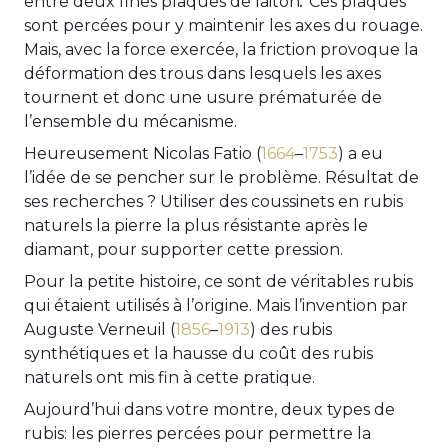
.
entre deux fines plaques de laiton
Ces plaques
sont percées pour y maintenir les axes du rouage.
Mais, avec la force exercée, la friction provoque la
déformation des trous dans lesquels les axes
tournent et donc une usure prématurée de
l’ensemble du mécanisme.
Heureusement Nicolas Fatio (
1664
–
1753
) a eu
l’idée de se pencher sur le problème. Résultat de
ses recherches ? Utiliser des coussinets en rubis
naturels la pierre la plus résistante après le
diamant, pour supporter cette pression.
Pour la petite histoire, ce sont de véritables rubis
qui étaient utilisés à l’origine. Mais l’invention par
Auguste Verneuil (
1856
–
1913
) des rubis
synthétiques et la hausse du coût des rubis
naturels ont mis fin à cette pratique.
Aujourd’hui dans votre montre, deux types de
rubis: les pierres percées pour permettre la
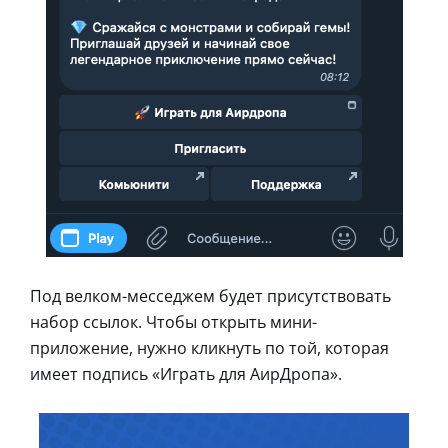
Под велком-месседжем будет присутствовать
набор ссылок. Чтобы открыть мини-
приложение, нужно кликнуть по той, которая
имеет подпись «Играть для АирДропа».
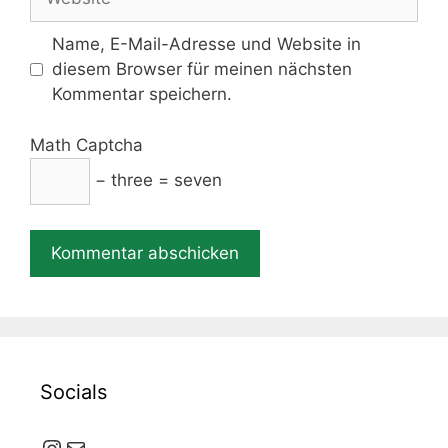
Name, E-Mail-Adresse und Website in
diesem Browser für meinen nächsten
Kommentar speichern.
Math Captcha
− three = seven
Socials
Instagram
E-Mail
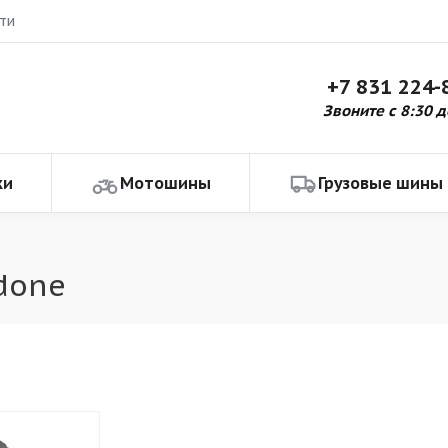
ти
+7 831 224-
Звоните с 8:30 д
ки
Мотошины
Грузовые шины
done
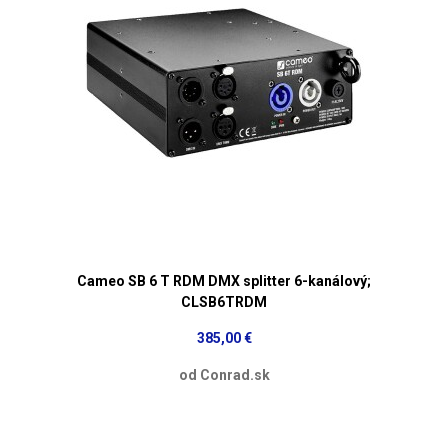
Cameo SB 6 T RDM DMX splitter 6-kanálový;
CLSB6TRDM
385,00 €
od Conrad.sk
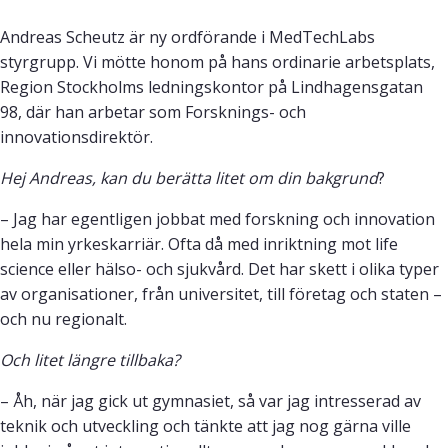
Andreas Scheutz är ny ordförande i MedTechLabs
styrgrupp. Vi mötte honom på hans ordinarie arbetsplats,
Region Stockholms ledningskontor på Lindhagensgatan
98, där han arbetar som Forsknings- och
innovationsdirektör.
Hej Andreas, kan du berätta litet om din bakgrund
?
– Jag har egentligen jobbat med forskning och innovation
hela min yrkeskarriär. Ofta då med inriktning mot life
science eller hälso- och sjukvård. Det har skett i olika typer
av organisationer, från universitet, till företag och staten –
och nu regionalt.
Och litet längre tillbaka?
– Åh, när jag gick ut gymnasiet, så var jag intresserad av
teknik och utveckling och tänkte att jag nog gärna ville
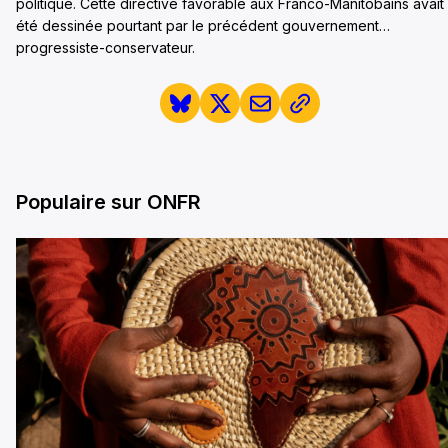
politique. Cette directive favorable aux Franco-Manitobains avait
été dessinée pourtant par le précédent gouvernement…
progressiste-conservateur.
Populaire sur ONFR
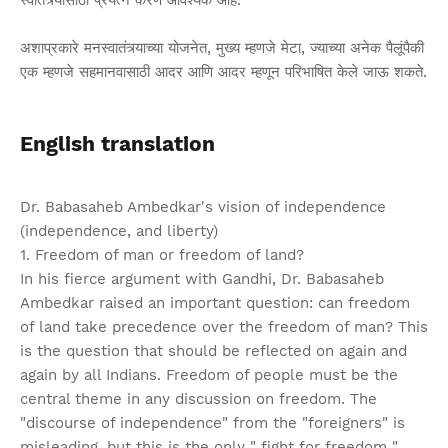
अशाप्रकारे मनस्वातंत्र्याच्या योजनेत, मुख्य म्हणजे मेटा, ज्याच्या अनेक पैलूंपैकी
एक म्हणजे सहमानवासाठी आदर आणि आदर म्हणून परिभाषित केले जाऊ शकते.
English translation
Dr. Babasaheb Ambedkar's vision of independence
(independence, and liberty)
1. Freedom of man or freedom of land?
In his fierce argument with Gandhi, Dr. Babasaheb
Ambedkar raised an important question: can freedom
of land take precedence over the freedom of man? This
is the question that should be reflected on again and
again by all Indians. Freedom of people must be the
central theme in any discussion on freedom. The
"discourse of independence" from the "foreigners" is
misleading, but this is the only " fight for freedom "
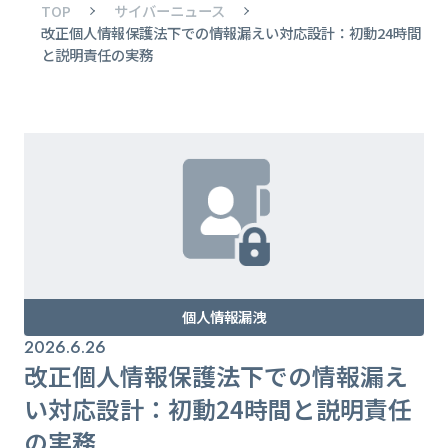
TOP
サイバーニュース
改正個人情報保護法下での情報漏えい対応設計：初動24時間
と説明責任の実務
個人情報漏洩
2026.6.26
改正個人情報保護法下での情報漏え
い対応設計：初動24時間と説明責任
の実務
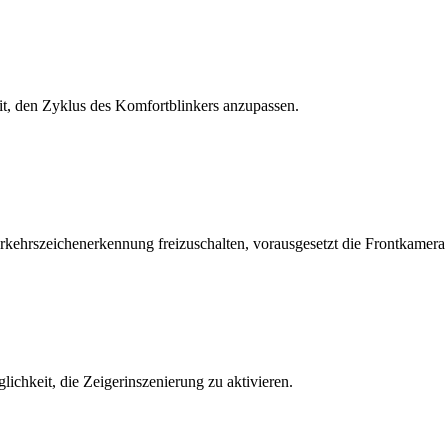
t, den Zyklus des Komfortblinkers anzupassen.
rkehrszeichenerkennung freizuschalten, vorausgesetzt die Frontkamera
ichkeit, die Zeigerinszenierung zu aktivieren.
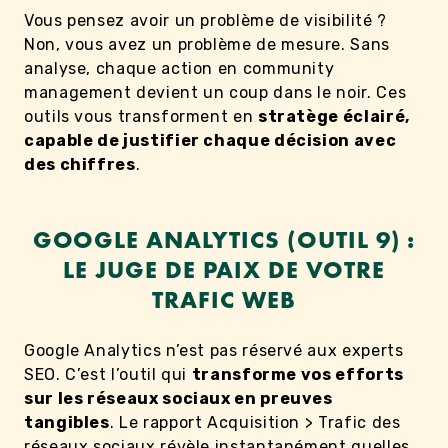
Vous pensez avoir un problème de visibilité ?
Non, vous avez un problème de mesure. Sans
analyse, chaque action en community
management devient un coup dans le noir. Ces
outils vous transforment en
stratège éclairé,
capable de justifier chaque décision avec
des chiffres
.
GOOGLE ANALYTICS (OUTIL 9) :
LE JUGE DE PAIX DE VOTRE
TRAFIC WEB
Google Analytics n’est pas réservé aux experts
SEO. C’est l’outil qui
transforme vos efforts
sur les réseaux sociaux en preuves
tangibles
. Le rapport Acquisition > Trafic des
réseaux sociaux révèle instantanément quelles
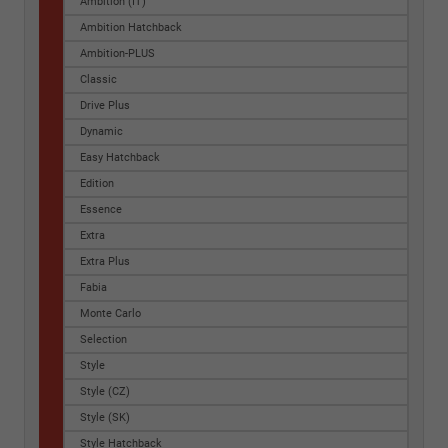
Ambition (IT)
Ambition Hatchback
Ambition-PLUS
Classic
Drive Plus
Dynamic
Easy Hatchback
Edition
Essence
Extra
Extra Plus
Fabia
Monte Carlo
Selection
Style
Style (CZ)
Style (SK)
Style Hatchback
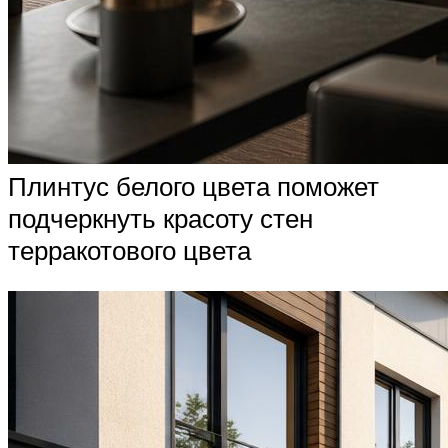
Плинтус белого цвета поможет
подчеркнуть красоту стен
терракотового цвета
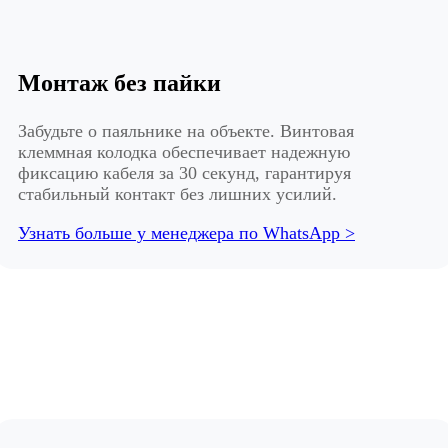
Монтаж без пайки
Забудьте о паяльнике на объекте. Винтовая
клеммная колодка обеспечивает надежную
фиксацию кабеля за 30 секунд, гарантируя
стабильный контакт без лишних усилий.
Узнать больше у менеджера по WhatsApp >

- [EXERCISE DETAILS]: Only one number is wanted: the number of lines in the listing that contain the string "Mais".

- [RESPONSE]: 2